Whenever you go and watch ZZ Top there’s a moment (and probably two or three) where Billy F. Gibbons looks at the crowd from behind his beard, his shades and the suit that you simply have to be a rock star to pull off and says: “Are we having a good time now?”

We are, of course, because ZZ Top are the best little ol’ band from Texas, but these solo records always seem to be the equivalent for the man himself.

If that is the case – and I am prepared to wager Billy’s top hat that it is – then “Big Bad Blues” sounds like it was a real blast.

“BFG meets the blues giants” is how he dubs it himself, but working with Producer Joe Henry (who released an album with Billy Bragg a year or so back and who was superb when I saw him live) and an all-star cast, this collection of old and new is just about as greasy and real as it gets.

Brilliantly, it matters very little which are covers and which are not – because frankly it all sounds like Billy Gibbons of ZZ top playing the blues with his mates. “Missin’ Yo Kissin” is the filthiest boogie you can imagine, but oddly, perhaps, as much as this is about Gibbons returning to his roots, then the record seems as much driven by Mike ‘The Drifter’ Flanigin’s harmonica as it is by the guitar.
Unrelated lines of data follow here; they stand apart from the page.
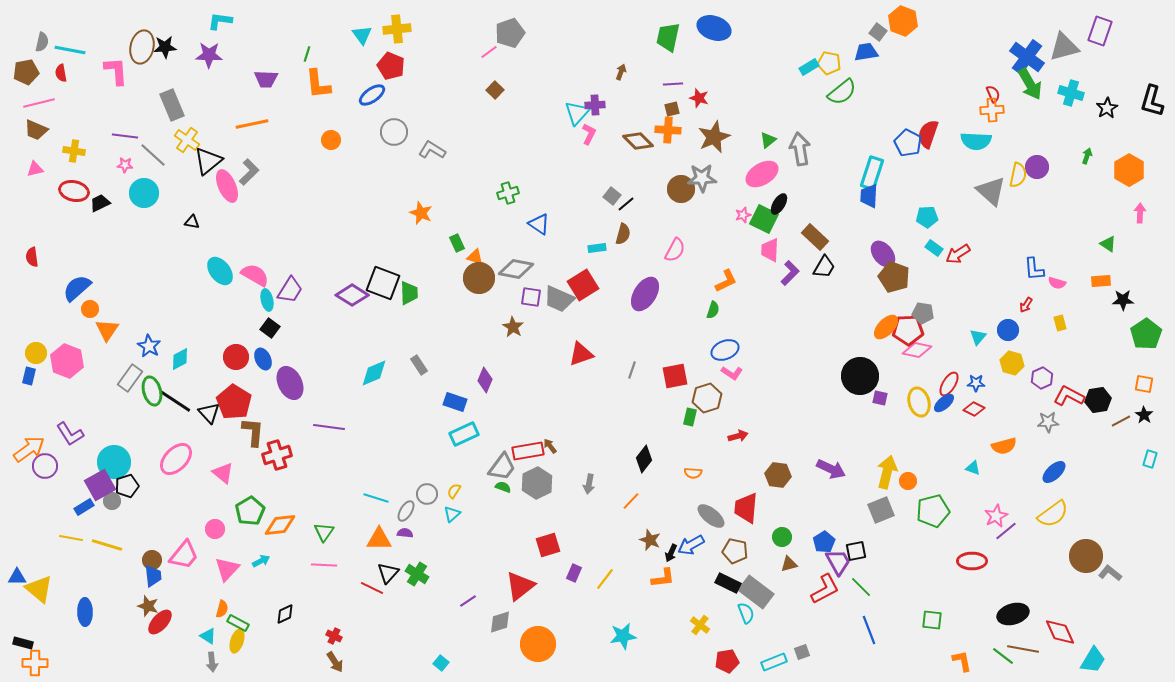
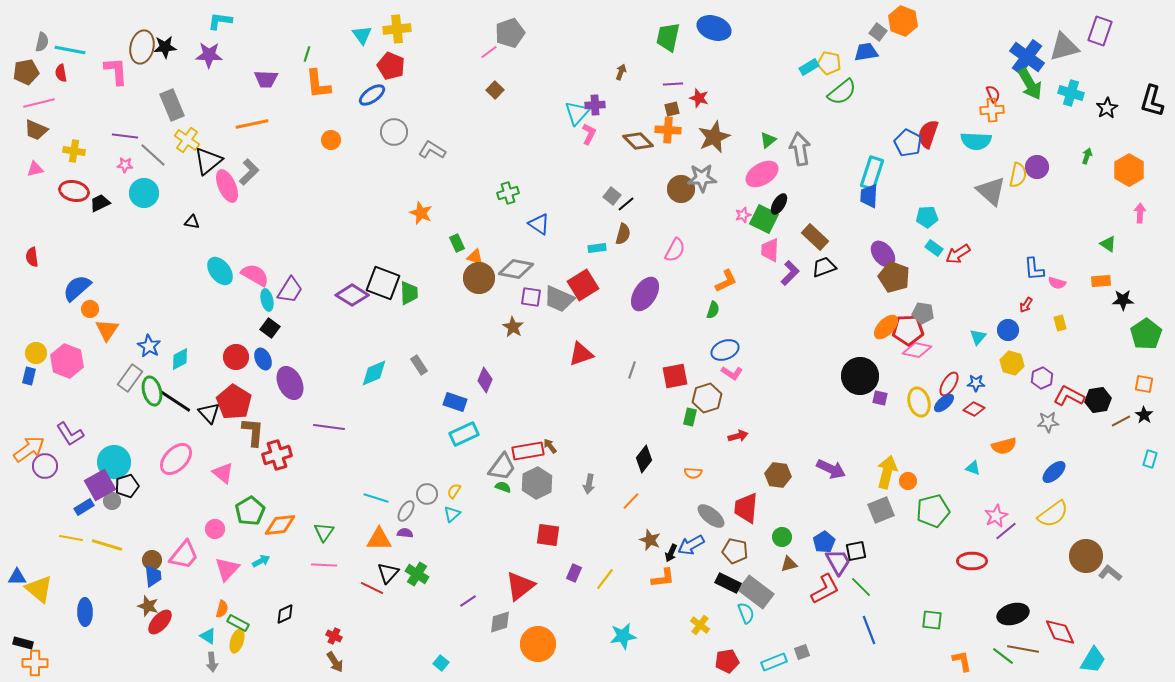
black trapezoid at (824, 267): rotated 140 degrees counterclockwise
red square at (548, 545): moved 10 px up; rotated 25 degrees clockwise
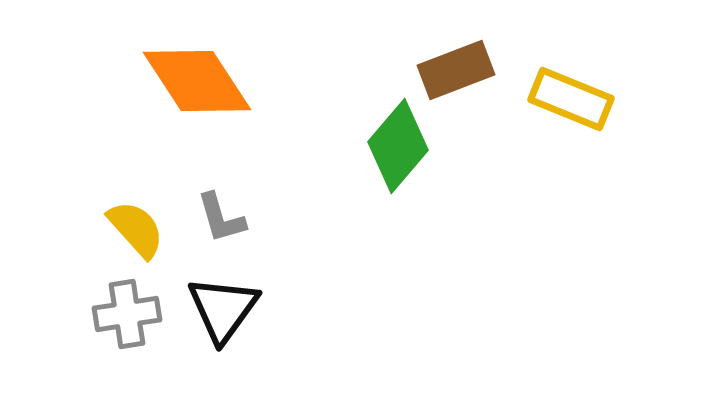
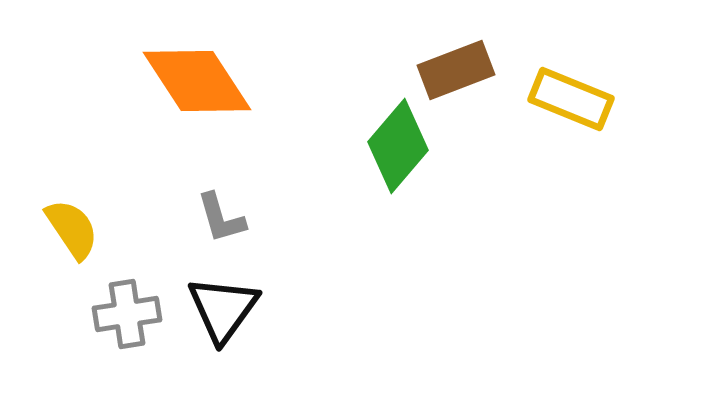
yellow semicircle: moved 64 px left; rotated 8 degrees clockwise
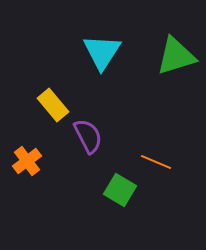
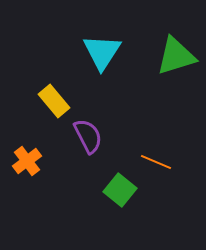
yellow rectangle: moved 1 px right, 4 px up
green square: rotated 8 degrees clockwise
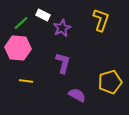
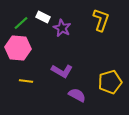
white rectangle: moved 2 px down
purple star: rotated 18 degrees counterclockwise
purple L-shape: moved 1 px left, 8 px down; rotated 105 degrees clockwise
His stamp is all over “My Baby She Rocks” which is as basic as the very day that Robert Johnson went to the crossroads.

The timeless “Second Line”, bursts out with a knowing double entendre, and an incessant lick to become particularly special, while such an aficionado of the genre as Gibbons has very little trouble adding his own stamp on the classic Muddy Waters tune “Standing Around Crying” just as one of the new ones (I think  – I can’t find any reference to it anywhere else) “Let The Left Hand Know” sounds just as steeped in the history, as well as having a real nose for trouble.

“Bring It To Jerome” might be Bo Diddly’s but here it belongs to BFG, while “That’s What She Said” would sound perfect played in a ZZ Top show right after “Gotsta To Get Paid”. “Mo Slower Blues” is built around a piano tinkle from Flanigin and it is notable just what a quality line up Gibbons has got here – Matt Sorum is one of the drummers, the aforementioned Hardy is on bass and there are a couple of real gunslinging guitarists.
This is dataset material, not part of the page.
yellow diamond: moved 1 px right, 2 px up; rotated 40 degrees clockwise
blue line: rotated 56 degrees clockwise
“Hollywood 151”is a glorious, gleeful 12 bar shuffle, and whilst to be honest I don’t know if George Thorogood has ever recorded “Rollin’ And Tumblin’” but if he did, it absolutely would sound like this.

As it ends with the Latin tinged  on “Crackin’ Up” – about the only time on this album things aren’t turned up to the max, and wherein it sounds like its summer every day The irony is not lost that in “….Blues” there’s a line that goes – and its gruffly spoken as only Billy F. Gibbons could: “I went to see a musical band on Tuesday – and they weren’t very loud. That’s not the case here.

After his last solo record, “Perfectamundo” doused itself in hot sauce and got all Cajun, then “The Big Bad Blues” is as perfect as it is perfectly named. A very Texan take on the blues, it could have only come from one man – and it is wonderful.

And yeah, a good time? That’s a given.